- Indonesian release poster
- Directed by: Koya Pagayo
- Written by: Ery Sofid
- Produced by: Shanker R.S.
- Starring: Samuel Z. Heckenbucker Sheila Marcia Angie Virgin
- Cinematography: Dharmadjie
- Edited by: Krisnatandra
- Music by: Teguh Pribadi
- Production company: Indika Entertainment
- Distributed by: Indika Entertainment
- Release date: 30 November 2006;
- Running time: 91 minutes
- Country: Indonesia
- Language: Indonesian

= Hantu Jeruk Purut =

2006 Indonesian horror film

Hantu Jeruk Purut (The Ghost of the Kaffir Lime Cemetery) is a 2006 Indonesian horror film directed by Koya Pagayo and starring Angie Virgin, Sheila Marcia Joseph, and Samuel Z Heckenbucker. It tells the story of an aspiring writer who is haunted by the ghost she is investigating.

==Plot==
Anna, a mystery writer, goes to Jeruk Purut Cemetery to look for information about the cemetery's legendary ghost, the headless pastor. After she begins writing, she is haunted by the pastor. Fearing for her life, she gives her notes to her fan, the high school student Airin (Angie); not long afterwards she is killed.

Airin sees Anna's writing as her road to becoming a famous writer herself, and goes to Jeruk Purut with her friends Nadine (Sheila Marcia Joseph) and Valen (Samuel Z Heckenbucker) to find the ghost. After circling the cemetery seven times, an act thought to call the ghost, they go home. Not long afterwards, Airin is visited by the ghost, who warns her that if she continues Anna's writing then she and her friends and family will suffer; Airin chooses to continue writing about the ghost.

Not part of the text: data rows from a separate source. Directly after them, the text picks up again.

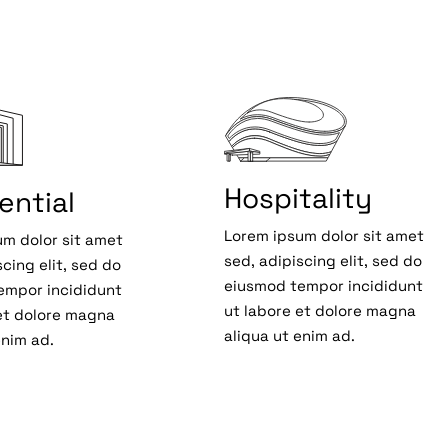
Hospitality
ential
Lorem ipsum dolor sit amet
m dolor sit amet
sed, adipiscing elit, sed do
scing elit, sed do
eiusmod tempor incididunt
empor incididunt
ut labore et dolore magna
et dolore magna
aliqua ut enim ad.
enim ad.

Soon Airin's mother and friends begin experiencing accidents. Nadine is hit on the head by an exploding gas cylinder, while Valen is chased by a kuntilanak named Lasmi, eventually running into electric wires. While Airin is paying her respects to him in the hospital with Nadine and Cessa (Valia Rahma), Nadine becomes possessed by the ghost, knocks Cessa out, and attempts to strangle Airin. Airin escapes and runs into the morgue, with the possessed Nadine following her. Nadine is stabbed in the chest by Cessa just before she can kill Airin, dying; however, the ghost still attempts to kill Airin.

Airin eventually learns the truth. Years before, a young man had attempted to rape Lasmi, the servant of a pastor; when the pastor tried to stop it, the man killed both him and Lasmi. The man then put on the pastor's clothes to fool the locals but was eventually caught and decapitated, later becoming a ghost.

==Production==
The story for Hantu Jeruk Purut was inspired by the "Hantu Jeruk Purut" urban legend in South Jakarta, which had circulated for several decades. The urban legend deals with sightings of a headless ghost around Jeruk Purut cemetery. The legend holds that the ghost only reveals itself to odd-numbered groups of people.

Before production, the cast and crew went to Jeruk Purut to request the ghost's permission to shoot the film. While at the cemetery, two of those present, an actress named Yuni and a reporter from TV7, fainted. After they were diagnosed by a local kyai as having been possessed, those present attempted to communicate with the spirit. Receiving no response, the kyai told the crew to offer cigars, chicken eggs, palm sugar, and coffee to the spirits in glass containers before commencing filming.

Filming took place in numerous locations in Jakarta and the surrounding area, including an abandoned hospital and houses. According to Joseph, while filming she experienced several strange happenings. She recalled that she and Angie saw the spirit of a child appear suddenly while filming in Ciawi, Bogor. While drawing the scissors to film the stabbing scene, Joseph lost control and released them; the scissors flew and struck Angie on the left temple.

Hantu Jeruk Purut was Joseph's first horror film. She later commented that it was extremely tiring.

==Reception==

Hantu Jeruk Purut premiered at the Planet Hollywood in Jakarta on 29 November 2006. Audiences filled the 1195-seat theatre, requiring an additional showing. It received a wider release in Indonesia and Malaysia on November 30 that year.

Dwita, writing in a review for Suara Karya, said that Hantu Jeruk Purut gave her goosebumps, with the sound, visuals, and plot deserving a thumbs up. However, Nur Hasan, writing for Detik.com, said that the cemetery background seemed fake, made to appear overly dark and gloomy, with the suspense lacking as the ghost was shown from the start. Benny Benke, writing for Suara Merdeka, said that the film left the impression that novelists are the professionals most-hated by ghosts, and the actors' performances were "nothing special".